6 yards printed cotton – $17.82, Walmart
2 yards burgundy cotton – $5.94, Walmart
4 yards tassel trim – $15.96, Hobby Lobby
1/2 yard net lace – $2, Hobby Lobby
Cotton sheet for flat lining – $1, Thrift Town
Hooks and bars – $1.69, Hobby Lobby
Brown poly-cotton thread – $1.98, Walmart

Total: $46.39


Bonnet – $19.57
Bridal Petticoat – $7, Goodwill
Flat, brown leather ankle boots – $29, eBay (Talbots brand)
Collar brooch – Personal collection

Total: $102.50
(a bit spendier than I would have liked, but still cheaper than purchasing one pre-made!)

Aside from the still-too-small petticoat circumference, I’d say my foray into the 1850s was a success!

I think the biggest reason the outfit came together so well stems from the way I approached the project. Sure, I wanted to be a bit ornery and prove you could make something passable out of the barest of materials, but I mostly made this dress for myself, approaching the project as though I was making clothes, not a “costume.” I chose fabric, colors, and trims that I thought looked best on me, not just because they were historically appropriate or pretty on their own and I made sure that I could generally exist in it comfortably without feeling suffocated or weird.

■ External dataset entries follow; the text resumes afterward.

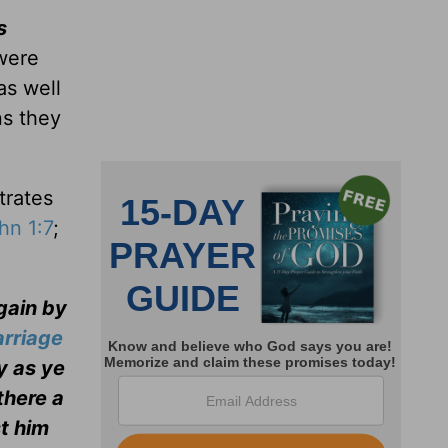
s
were
as well
ns they
trates
hn 1:7
;
gain by
rriage
ny as ye
there a
st him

A lot of costumes I’ve worn in the past have always felt costumey, so they projected as costumey, too. While taking on a different persona can be fun, if you are historically costuming in general, you are still you, even if you are an accountant in Alabama portraying a fisherman’s wife in 17th century Spain. Naturally, you would wear what “they” would have worn, but you are also the one wearing it, so wear what you would wear, too!


Many thanks to Becky for allowing me to roam all over the back 40 and helping me take photos!

For construction details and the story behind this dress, check out Part 1.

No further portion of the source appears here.